The tidal volumes used during mechanical ventilation can be a contributing factor to lung injury in the perioperative period.1 Tidal volumes are only one of multiple factors that have been shown to interact in a complex fashion to potentially injure a patient’s lungs.2 Among these other potential factors are driving pressure,3 positive end expiratory pressure (PEEP)4 recruitment,5 FIO2, inflammation, anti-inflammatories (including some anesthetics),6 blood products, and other fluids.7 However, among the multiple factors that enter in the equation of lung injury, tidal volumes are the most studied factor, both in healthy and in previously injured lungs. The reasons that tidal volumes have been scrutinized so closely are not completely obvious. It could be due to the availability of data for retrospective studies or due to the ability to control this variable in prospective studies.

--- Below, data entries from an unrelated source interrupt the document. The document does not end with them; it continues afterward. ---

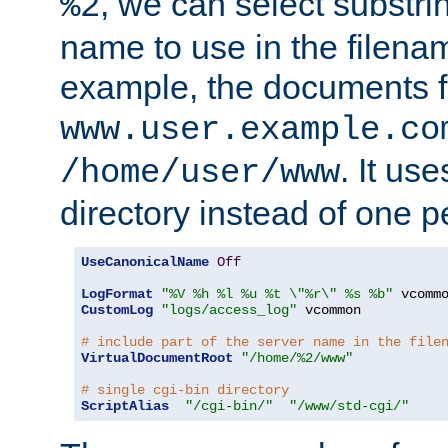
, we can select substri
%2
name to use in the filenam
example, the documents f
www.user.example.co
. It us
/home/user/www
directory instead of one pe
UseCanonicalName
Off
LogFormat
"%V %h %l %u %t \"%r\" %s %b"
CustomLog
"logs/access_log"
 vcommon

# include part of the server name in the file
VirtualDocumentRoot
"/home/%2/www"
# single cgi-bin directory
ScriptAlias
"/cgi-bin/"
"/www/std-cgi/"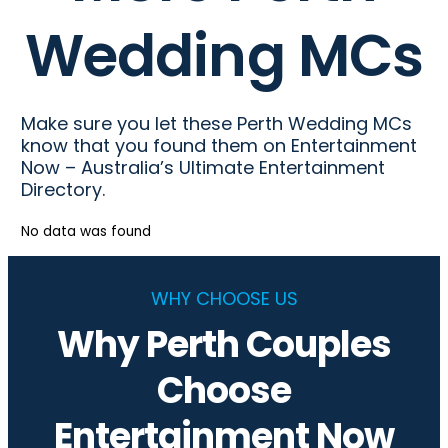
Wedding MCs
Make sure you let these Perth Wedding MCs
know that you found them on Entertainment
Now – Australia’s Ultimate Entertainment
Directory.
No data was found
WHY CHOOSE US
Why Perth Couples
Choose
Entertainment Now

One factor that is common to essentially all studies of tidal volume and lung injury is that some measure of the patient’s body weight (actual, predicted, or ideal) is used to choose the tidal volumes to be studied.8,9 This approach in research is not unreasonable, because I believe that, in practice, most clinicians are probably thinking of body weight, at least as 1 factor, when they dial-in the settings on their ventilator. In this issue of Anesthesia& Analgesia, Hoftman et al10 use forced vital capacity (FVC) to predict lung compliance and to help select an optimal tidal volume during intraoperative mechanical ventilation. A major question raised by this study is as follows: why do we usually use body weight to choose tidal volumes?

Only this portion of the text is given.